#### [What you are asked to do]
Could you output all of the records below exactly as they appear?

(Items from a dataset)
※
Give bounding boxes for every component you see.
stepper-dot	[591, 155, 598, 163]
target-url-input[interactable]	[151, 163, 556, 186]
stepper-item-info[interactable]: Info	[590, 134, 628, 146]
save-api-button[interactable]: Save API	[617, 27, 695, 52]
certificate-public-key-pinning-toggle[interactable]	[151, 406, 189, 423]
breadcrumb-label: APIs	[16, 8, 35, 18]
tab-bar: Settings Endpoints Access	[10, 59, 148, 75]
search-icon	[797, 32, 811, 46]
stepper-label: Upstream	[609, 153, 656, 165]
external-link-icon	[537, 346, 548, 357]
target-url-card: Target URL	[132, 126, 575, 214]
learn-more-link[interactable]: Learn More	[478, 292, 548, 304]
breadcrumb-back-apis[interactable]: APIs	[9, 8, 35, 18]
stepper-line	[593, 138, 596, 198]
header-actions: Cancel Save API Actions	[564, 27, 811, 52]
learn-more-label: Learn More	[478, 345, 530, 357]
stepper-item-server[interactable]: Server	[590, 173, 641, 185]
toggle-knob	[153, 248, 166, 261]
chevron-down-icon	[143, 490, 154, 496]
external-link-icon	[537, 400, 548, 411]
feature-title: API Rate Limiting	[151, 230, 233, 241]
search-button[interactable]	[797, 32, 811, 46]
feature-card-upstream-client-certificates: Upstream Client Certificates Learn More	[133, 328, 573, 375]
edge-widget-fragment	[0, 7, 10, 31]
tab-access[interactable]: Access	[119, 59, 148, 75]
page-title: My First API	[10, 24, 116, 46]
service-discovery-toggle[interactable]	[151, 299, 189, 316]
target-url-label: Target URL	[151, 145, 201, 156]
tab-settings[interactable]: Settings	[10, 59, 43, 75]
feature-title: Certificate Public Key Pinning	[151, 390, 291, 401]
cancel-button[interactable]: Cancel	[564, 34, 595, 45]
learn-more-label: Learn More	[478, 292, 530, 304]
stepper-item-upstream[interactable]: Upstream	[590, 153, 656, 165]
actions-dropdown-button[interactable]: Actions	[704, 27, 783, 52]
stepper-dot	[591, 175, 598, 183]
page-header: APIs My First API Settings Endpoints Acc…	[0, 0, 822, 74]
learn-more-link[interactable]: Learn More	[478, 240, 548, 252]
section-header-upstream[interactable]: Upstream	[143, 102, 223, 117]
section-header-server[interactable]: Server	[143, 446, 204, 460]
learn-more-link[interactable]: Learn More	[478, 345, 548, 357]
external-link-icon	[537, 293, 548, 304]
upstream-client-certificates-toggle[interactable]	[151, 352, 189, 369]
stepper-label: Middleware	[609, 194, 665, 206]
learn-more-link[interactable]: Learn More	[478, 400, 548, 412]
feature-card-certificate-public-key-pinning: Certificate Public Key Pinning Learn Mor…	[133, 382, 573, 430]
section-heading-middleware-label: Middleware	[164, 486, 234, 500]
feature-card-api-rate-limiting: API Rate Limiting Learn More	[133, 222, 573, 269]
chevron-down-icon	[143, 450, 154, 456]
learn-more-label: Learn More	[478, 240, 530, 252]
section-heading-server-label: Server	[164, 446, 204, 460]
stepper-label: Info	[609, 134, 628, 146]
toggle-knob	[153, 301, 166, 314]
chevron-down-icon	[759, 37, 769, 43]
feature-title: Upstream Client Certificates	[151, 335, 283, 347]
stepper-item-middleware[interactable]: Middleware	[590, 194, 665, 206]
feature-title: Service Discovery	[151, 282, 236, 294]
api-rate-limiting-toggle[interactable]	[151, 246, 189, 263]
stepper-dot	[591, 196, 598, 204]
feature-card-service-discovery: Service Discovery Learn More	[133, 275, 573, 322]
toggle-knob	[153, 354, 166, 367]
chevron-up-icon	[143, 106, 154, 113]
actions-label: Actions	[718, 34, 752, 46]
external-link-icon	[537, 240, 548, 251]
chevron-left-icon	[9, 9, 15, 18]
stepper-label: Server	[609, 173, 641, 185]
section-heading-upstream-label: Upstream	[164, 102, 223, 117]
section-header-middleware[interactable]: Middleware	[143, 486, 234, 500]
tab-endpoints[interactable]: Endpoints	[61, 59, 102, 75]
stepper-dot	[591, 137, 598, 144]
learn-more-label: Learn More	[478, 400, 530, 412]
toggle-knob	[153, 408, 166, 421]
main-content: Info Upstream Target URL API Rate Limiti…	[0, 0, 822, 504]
※
#### [Answer to this exercise]
Give bounding boxes for every component you see.
stepper-dot	[591, 155, 598, 163]
target-url-input[interactable]	[151, 163, 556, 186]
stepper-item-info[interactable]: Info	[590, 134, 628, 146]
save-api-button[interactable]: Save API	[617, 27, 695, 52]
certificate-public-key-pinning-toggle[interactable]	[151, 406, 189, 423]
breadcrumb-label: APIs	[16, 8, 35, 18]
tab-bar: Settings Endpoints Access	[10, 59, 148, 75]
search-icon	[797, 32, 811, 46]
stepper-label: Upstream	[609, 153, 656, 165]
external-link-icon	[537, 346, 548, 357]
target-url-card: Target URL	[132, 126, 575, 214]
learn-more-link[interactable]: Learn More	[478, 292, 548, 304]
breadcrumb-back-apis[interactable]: APIs	[9, 8, 35, 18]
stepper-line	[593, 138, 596, 198]
header-actions: Cancel Save API Actions	[564, 27, 811, 52]
learn-more-label: Learn More	[478, 345, 530, 357]
stepper-item-server[interactable]: Server	[590, 173, 641, 185]
toggle-knob	[153, 248, 166, 261]
chevron-down-icon	[143, 490, 154, 496]
external-link-icon	[537, 400, 548, 411]
feature-title: API Rate Limiting	[151, 230, 233, 241]
search-button[interactable]	[797, 32, 811, 46]
feature-card-upstream-client-certificates: Upstream Client Certificates Learn More	[133, 328, 573, 375]
edge-widget-fragment	[0, 7, 10, 31]
tab-access[interactable]: Access	[119, 59, 148, 75]
page-title: My First API	[10, 24, 116, 46]
service-discovery-toggle[interactable]	[151, 299, 189, 316]
target-url-label: Target URL	[151, 145, 201, 156]
tab-settings[interactable]: Settings	[10, 59, 43, 75]
feature-title: Certificate Public Key Pinning	[151, 390, 291, 401]
cancel-button[interactable]: Cancel	[564, 34, 595, 45]
learn-more-label: Learn More	[478, 292, 530, 304]
stepper-item-upstream[interactable]: Upstream	[590, 153, 656, 165]
actions-dropdown-button[interactable]: Actions	[704, 27, 783, 52]
stepper-dot	[591, 175, 598, 183]
page-header: APIs My First API Settings Endpoints Acc…	[0, 0, 822, 74]
learn-more-link[interactable]: Learn More	[478, 240, 548, 252]
section-header-upstream[interactable]: Upstream	[143, 102, 223, 117]
section-header-server[interactable]: Server	[143, 446, 204, 460]
learn-more-link[interactable]: Learn More	[478, 345, 548, 357]
external-link-icon	[537, 293, 548, 304]
upstream-client-certificates-toggle[interactable]	[151, 352, 189, 369]
stepper-label: Middleware	[609, 194, 665, 206]
learn-more-link[interactable]: Learn More	[478, 400, 548, 412]
feature-card-certificate-public-key-pinning: Certificate Public Key Pinning Learn Mor…	[133, 382, 573, 430]
section-heading-middleware-label: Middleware	[164, 486, 234, 500]
feature-card-api-rate-limiting: API Rate Limiting Learn More	[133, 222, 573, 269]
chevron-down-icon	[143, 450, 154, 456]
learn-more-label: Learn More	[478, 240, 530, 252]
section-heading-server-label: Server	[164, 446, 204, 460]
stepper-label: Info	[609, 134, 628, 146]
toggle-knob	[153, 301, 166, 314]
chevron-down-icon	[759, 37, 769, 43]
feature-title: Upstream Client Certificates	[151, 335, 283, 347]
stepper-item-middleware[interactable]: Middleware	[590, 194, 665, 206]
feature-title: Service Discovery	[151, 282, 236, 294]
api-rate-limiting-toggle[interactable]	[151, 246, 189, 263]
stepper-dot	[591, 196, 598, 204]
feature-card-service-discovery: Service Discovery Learn More	[133, 275, 573, 322]
toggle-knob	[153, 354, 166, 367]
chevron-up-icon	[143, 106, 154, 113]
actions-label: Actions	[718, 34, 752, 46]
external-link-icon	[537, 240, 548, 251]
chevron-left-icon	[9, 9, 15, 18]
stepper-label: Server	[609, 173, 641, 185]
section-heading-upstream-label: Upstream	[164, 102, 223, 117]
section-header-middleware[interactable]: Middleware	[143, 486, 234, 500]
tab-endpoints[interactable]: Endpoints	[61, 59, 102, 75]
stepper-dot	[591, 137, 598, 144]
learn-more-label: Learn More	[478, 400, 530, 412]
toggle-knob	[153, 408, 166, 421]
main-content: Info Upstream Target URL API Rate Limiti…	[0, 0, 822, 504]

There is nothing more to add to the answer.